--- Work request ---
Report how many lines in the entries below have the word "chống" in them, and give no other words.

Top of Source records

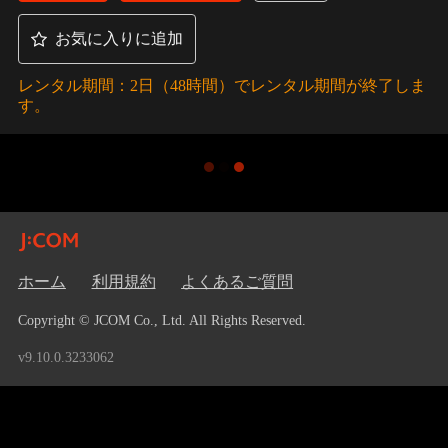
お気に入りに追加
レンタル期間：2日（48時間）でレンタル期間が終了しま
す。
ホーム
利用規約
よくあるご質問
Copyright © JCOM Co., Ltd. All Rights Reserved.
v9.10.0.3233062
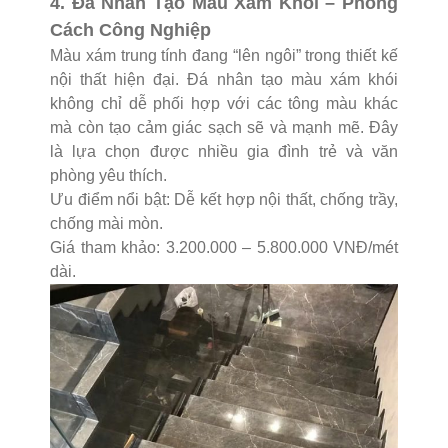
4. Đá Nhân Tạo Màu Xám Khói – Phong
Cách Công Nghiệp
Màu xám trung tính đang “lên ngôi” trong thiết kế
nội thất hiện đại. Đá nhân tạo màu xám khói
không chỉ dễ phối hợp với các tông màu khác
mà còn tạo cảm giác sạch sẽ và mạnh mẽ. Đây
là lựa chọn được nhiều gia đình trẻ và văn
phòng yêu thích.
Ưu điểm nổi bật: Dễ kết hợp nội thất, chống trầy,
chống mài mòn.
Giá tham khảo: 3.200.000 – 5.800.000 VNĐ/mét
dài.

Bottom of Source records
Top of Source records

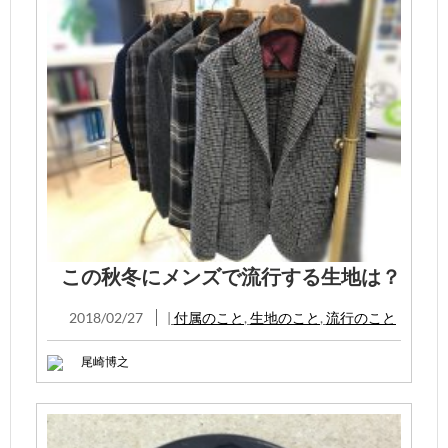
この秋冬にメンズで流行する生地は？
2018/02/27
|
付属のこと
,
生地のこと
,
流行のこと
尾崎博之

Bottom of Source records
Top of Source records

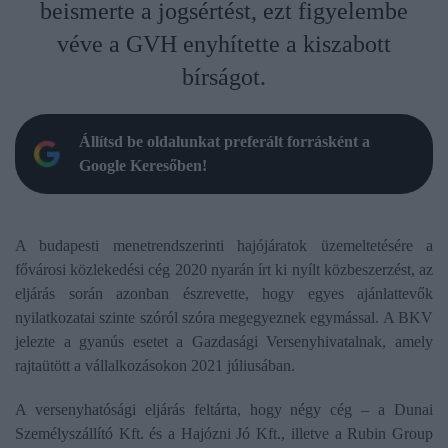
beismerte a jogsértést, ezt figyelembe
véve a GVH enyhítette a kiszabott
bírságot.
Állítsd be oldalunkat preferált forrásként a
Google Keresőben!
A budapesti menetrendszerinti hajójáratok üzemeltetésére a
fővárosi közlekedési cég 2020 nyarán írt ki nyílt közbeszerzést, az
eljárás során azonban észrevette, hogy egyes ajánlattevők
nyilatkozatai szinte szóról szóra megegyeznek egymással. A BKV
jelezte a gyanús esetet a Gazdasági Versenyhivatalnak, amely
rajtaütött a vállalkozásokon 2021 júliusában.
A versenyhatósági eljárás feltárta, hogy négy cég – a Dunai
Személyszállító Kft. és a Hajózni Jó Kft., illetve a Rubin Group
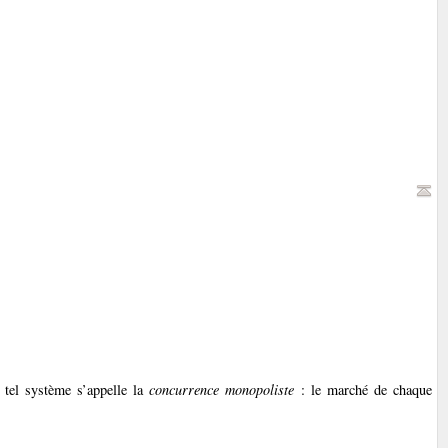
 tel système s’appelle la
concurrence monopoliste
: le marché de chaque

Bottom of Source records

--- Expected answer ---
2